Retailers will be hard pressed to modify their models to map to Costco as Costco is still a club-based model, but enabling private label has been a strong trend across multiple retailers — e.g. Target, Meijer, Publix, Walgreens, CVS, Family Dollar, even Whole Foods.

David Slavick

Long time Costco member. I find it intriguing and somewhat confusing that Albertsons and its store brand is Signature, not so dissimilar to Kirkland Signature.

When buying private label, the shopper will always look at it with a discerning eye. Yet, when shopping in a club environment your price/value equation is heightened and likely more willing to try/buy with anticipation to critically evaluate how satisfying the item is vs. brand name goods.

I must admit I looked at the Kirkland 1.75 bottle of Vodka and wondered how bad or good or different can it be vs. the Belvedere right next to it.
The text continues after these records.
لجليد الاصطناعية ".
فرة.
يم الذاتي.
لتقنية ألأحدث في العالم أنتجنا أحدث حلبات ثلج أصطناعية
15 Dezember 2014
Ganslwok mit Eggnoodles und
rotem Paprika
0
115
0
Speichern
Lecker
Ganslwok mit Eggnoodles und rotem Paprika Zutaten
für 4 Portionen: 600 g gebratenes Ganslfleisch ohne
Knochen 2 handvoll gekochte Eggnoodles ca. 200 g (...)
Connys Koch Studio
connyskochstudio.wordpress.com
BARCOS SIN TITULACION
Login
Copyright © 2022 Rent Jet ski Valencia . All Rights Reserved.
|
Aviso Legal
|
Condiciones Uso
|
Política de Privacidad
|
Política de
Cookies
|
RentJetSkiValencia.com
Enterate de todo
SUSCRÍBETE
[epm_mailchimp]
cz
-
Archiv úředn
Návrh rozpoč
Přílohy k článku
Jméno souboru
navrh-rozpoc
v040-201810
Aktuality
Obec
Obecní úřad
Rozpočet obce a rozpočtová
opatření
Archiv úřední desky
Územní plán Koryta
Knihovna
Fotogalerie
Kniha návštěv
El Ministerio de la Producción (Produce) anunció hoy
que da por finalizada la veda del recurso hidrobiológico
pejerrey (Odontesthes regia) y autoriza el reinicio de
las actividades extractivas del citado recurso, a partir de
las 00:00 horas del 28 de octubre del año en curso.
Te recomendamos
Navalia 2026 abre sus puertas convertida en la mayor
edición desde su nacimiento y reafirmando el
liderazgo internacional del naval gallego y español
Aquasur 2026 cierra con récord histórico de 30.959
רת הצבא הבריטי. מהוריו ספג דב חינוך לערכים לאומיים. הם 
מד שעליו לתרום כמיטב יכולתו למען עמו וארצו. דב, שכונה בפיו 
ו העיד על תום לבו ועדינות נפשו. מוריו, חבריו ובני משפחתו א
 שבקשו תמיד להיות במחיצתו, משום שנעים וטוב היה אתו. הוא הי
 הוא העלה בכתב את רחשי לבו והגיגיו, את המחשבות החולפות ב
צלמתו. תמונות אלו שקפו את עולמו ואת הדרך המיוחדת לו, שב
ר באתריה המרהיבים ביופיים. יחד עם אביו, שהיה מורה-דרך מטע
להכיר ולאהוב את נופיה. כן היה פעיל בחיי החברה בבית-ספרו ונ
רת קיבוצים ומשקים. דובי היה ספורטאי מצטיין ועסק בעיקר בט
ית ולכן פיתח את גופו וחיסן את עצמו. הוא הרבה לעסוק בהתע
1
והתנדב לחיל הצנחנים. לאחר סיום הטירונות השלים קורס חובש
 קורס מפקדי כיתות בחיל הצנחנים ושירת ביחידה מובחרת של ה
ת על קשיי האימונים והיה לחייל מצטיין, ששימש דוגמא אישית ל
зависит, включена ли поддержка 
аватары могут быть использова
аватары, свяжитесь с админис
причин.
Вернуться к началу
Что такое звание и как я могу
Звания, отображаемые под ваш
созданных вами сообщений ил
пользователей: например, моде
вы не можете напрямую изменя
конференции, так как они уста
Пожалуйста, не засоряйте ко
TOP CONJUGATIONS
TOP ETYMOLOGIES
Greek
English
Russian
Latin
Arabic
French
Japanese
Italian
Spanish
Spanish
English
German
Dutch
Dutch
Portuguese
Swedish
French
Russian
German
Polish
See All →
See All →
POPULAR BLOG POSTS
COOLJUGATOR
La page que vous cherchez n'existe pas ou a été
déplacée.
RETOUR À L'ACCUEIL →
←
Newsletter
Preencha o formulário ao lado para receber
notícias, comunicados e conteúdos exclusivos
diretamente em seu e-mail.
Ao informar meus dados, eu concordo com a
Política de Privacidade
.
No surprise — Costco puts their name brand adjacent so you decide if 50% less can be balanced against historically satisfying martinis. If mixing with V-8 or OJ, how important is it? Not very much at all!

Craig Sundstrom

The obvious thought is that Kirkland is successful because Costco itself is successful. A less obvious thought perhaps is that relationship actually goes the other way around: Kirkland’s success accounts for a lot of Costco’s. Personally, I think it’s a vicious salubrious circle: the success of each supports the other.

The lesson for other retailers is a consistent message and — of course — backing it up. Does that mean that stores like Safeway or Target or Macy’s, which carry a flood of private-label names, would be better off ditching them for a single moniker? In cases where the brand itself is well known, either because it was an acquisition or simply has had a long existence. Likely not; but in a case like the latter two, where much effort seems to go into creating clever titles, such effort might be better spent on enhancing the core identity.

Ricardo Belmar

When consumers think of the Kirkland brand, they think quality first, lower price second. That’s how you build brand loyalty and establish trust! Customers at Costco are often walking down the aisle looking or Kirkland brand products versus looking for a particular brand name. Part of the reason for that is that customers know Costco’s buying model — they don’t always have the same brand names in a product category. But they always have Kirkland! That consistency helps and the lack of consistency in other brands helps drive consumers to Kirkland. Of course, if that level of trust in the Kirkland brand hadn’t already been established from a position of quality, those consumers would either buy whatever band they can find, or they would have learned to shop elsewhere! We know from Costco’s success that’s not what happens, so maybe that’s all we need to know about the Kirkland brand!

Anil Patel

I think Costco’s mission, vision, and finely tuned brand experience are the prominent factors behind Kirkland’s success. Costco and its members, including Kirkland, have always put efforts to understand their customers’ needs, ensure that their messaging aligns with that and constantly find ways to innovate their ecosystem. So with the help of Costco’s brand recognition, Kirkland will be able to retain and acquire more customers in the future.

Costco’s approach to Kirkland, I don’t think is any rocket science and retailers can easily apply it to their initiatives. Still, to break it down, Costco solely aims at finding the right products and providing value in customers’ brand engagements. Second, transparency is the key to building long-term relationships, trust, and ultimately loyalty. Costco assures high-quality service, products, and a consistent brand experience which has led their customers to have sort of blind faith in whatever it does.

"Given that so many families are struggling with the crazy high prices of almost everything they need today, it’s no wonder that Costco and the Kirkland brand continue to grow."